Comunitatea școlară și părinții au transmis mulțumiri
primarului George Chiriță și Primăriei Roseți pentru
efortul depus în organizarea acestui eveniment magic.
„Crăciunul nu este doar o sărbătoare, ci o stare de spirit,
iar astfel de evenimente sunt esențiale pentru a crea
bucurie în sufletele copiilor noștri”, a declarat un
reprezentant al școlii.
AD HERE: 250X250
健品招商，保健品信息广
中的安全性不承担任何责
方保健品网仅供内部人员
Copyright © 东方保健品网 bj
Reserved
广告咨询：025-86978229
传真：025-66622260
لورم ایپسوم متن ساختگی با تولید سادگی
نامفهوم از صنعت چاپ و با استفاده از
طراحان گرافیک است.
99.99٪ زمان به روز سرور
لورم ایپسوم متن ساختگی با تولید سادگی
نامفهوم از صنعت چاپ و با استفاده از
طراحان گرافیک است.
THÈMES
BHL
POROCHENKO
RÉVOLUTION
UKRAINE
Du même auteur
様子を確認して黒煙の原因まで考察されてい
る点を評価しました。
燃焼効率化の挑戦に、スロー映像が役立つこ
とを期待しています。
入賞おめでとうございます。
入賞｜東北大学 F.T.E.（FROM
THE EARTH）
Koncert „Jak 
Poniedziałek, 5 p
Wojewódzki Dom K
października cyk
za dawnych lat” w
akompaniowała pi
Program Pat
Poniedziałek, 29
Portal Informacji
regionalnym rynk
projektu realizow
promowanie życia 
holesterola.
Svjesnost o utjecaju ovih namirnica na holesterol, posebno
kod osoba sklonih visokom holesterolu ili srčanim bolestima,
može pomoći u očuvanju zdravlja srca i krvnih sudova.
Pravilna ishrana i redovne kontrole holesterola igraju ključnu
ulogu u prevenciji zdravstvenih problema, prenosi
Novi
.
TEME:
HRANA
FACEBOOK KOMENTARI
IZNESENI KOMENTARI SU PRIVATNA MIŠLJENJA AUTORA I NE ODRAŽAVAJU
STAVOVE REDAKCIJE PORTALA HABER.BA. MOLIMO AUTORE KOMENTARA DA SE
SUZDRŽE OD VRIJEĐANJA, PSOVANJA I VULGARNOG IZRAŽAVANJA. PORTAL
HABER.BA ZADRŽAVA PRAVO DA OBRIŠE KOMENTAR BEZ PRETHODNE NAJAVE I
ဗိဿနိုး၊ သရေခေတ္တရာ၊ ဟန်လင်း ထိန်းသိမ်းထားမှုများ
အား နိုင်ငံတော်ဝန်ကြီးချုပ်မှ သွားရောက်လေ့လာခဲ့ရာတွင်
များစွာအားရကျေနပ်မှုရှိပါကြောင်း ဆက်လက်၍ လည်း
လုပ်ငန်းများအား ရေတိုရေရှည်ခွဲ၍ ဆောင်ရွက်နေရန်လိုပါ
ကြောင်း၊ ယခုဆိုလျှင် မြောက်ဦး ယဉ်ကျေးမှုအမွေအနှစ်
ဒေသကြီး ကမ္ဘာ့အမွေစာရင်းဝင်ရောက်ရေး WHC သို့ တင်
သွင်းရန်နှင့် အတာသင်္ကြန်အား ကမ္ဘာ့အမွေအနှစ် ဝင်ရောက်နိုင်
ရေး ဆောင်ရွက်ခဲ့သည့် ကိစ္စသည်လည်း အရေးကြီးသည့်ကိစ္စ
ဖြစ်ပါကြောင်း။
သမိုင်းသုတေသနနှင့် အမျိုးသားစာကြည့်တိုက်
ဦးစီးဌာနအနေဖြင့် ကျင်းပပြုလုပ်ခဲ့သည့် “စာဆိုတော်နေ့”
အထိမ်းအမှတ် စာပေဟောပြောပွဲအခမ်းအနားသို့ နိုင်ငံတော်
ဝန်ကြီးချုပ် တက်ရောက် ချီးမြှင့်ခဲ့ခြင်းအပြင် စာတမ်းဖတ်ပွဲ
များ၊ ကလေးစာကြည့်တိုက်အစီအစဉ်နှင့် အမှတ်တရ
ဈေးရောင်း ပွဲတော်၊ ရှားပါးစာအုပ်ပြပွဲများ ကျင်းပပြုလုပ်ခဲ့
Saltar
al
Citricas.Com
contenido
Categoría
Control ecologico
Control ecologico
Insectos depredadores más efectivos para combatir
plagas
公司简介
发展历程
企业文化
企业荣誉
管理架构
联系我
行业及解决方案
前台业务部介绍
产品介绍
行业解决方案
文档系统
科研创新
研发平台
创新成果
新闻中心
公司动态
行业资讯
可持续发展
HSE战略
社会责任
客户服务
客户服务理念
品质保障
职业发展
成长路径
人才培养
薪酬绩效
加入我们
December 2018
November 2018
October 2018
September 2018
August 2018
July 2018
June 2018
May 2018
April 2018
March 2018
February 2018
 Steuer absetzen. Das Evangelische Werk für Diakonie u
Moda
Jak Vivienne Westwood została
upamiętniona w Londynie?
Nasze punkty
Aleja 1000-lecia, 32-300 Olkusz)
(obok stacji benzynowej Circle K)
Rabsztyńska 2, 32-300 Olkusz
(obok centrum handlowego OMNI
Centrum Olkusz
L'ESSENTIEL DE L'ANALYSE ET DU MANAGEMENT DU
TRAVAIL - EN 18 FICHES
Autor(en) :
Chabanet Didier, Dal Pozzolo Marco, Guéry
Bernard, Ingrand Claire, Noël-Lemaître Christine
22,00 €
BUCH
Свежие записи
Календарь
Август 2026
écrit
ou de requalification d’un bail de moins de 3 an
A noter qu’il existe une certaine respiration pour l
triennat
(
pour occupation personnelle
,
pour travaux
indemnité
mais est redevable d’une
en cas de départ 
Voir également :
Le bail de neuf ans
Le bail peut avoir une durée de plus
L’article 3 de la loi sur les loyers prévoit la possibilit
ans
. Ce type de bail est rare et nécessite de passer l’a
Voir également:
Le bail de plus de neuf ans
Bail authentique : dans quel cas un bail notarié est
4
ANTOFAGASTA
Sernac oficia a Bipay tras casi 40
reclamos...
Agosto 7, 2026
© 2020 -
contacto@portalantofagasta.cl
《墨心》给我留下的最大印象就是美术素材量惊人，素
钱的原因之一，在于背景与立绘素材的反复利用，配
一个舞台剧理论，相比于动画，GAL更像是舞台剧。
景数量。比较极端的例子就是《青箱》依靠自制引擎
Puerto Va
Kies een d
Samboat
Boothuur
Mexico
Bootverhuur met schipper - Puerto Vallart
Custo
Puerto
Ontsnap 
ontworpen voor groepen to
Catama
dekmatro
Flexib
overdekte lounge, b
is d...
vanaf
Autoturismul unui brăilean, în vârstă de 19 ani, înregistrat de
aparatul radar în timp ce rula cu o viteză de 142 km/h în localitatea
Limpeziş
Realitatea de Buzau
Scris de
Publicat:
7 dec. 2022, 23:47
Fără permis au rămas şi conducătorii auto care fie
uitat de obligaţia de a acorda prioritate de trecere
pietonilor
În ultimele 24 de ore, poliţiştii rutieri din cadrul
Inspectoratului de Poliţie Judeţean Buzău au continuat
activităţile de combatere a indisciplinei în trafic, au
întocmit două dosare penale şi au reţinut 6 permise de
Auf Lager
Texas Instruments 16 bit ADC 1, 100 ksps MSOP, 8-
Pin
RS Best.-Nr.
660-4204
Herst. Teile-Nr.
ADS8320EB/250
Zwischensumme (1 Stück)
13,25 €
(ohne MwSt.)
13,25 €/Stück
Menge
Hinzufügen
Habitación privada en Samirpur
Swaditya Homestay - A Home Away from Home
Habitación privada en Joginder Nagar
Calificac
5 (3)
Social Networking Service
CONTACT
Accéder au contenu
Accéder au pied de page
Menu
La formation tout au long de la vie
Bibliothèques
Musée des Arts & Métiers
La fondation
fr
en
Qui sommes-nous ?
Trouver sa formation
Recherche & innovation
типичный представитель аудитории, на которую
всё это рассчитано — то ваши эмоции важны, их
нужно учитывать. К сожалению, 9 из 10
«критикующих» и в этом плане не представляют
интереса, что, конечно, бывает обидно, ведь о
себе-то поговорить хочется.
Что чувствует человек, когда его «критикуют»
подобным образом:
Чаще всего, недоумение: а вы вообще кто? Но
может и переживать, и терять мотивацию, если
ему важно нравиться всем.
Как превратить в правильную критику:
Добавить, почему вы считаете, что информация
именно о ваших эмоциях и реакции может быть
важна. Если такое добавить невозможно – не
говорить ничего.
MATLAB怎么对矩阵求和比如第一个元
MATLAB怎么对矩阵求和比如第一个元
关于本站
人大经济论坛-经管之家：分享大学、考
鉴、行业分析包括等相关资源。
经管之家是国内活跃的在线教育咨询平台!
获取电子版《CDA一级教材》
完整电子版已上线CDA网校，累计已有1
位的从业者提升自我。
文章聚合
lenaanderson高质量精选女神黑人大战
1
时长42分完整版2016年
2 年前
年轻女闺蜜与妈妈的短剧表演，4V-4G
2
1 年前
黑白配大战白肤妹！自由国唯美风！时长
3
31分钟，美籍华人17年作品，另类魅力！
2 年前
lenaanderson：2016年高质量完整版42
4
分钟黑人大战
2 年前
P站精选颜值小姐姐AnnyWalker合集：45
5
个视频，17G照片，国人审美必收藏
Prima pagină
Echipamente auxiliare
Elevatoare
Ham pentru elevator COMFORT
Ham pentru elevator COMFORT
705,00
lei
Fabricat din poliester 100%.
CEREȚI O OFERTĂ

________________

# [Exercise]
Beginning with the very first line of the records above, please retype each line through the one that has "iar astfel de", and add nothing.

# [Solution for this task]
Comunitatea școlară și părinții au transmis mulțumiri
primarului George Chiriță și Primăriei Roseți pentru
efortul depus în organizarea acestui eveniment magic.
„Crăciunul nu este doar o sărbătoare, ci o stare de spirit,
iar astfel de evenimente sunt esențiale pentru a crea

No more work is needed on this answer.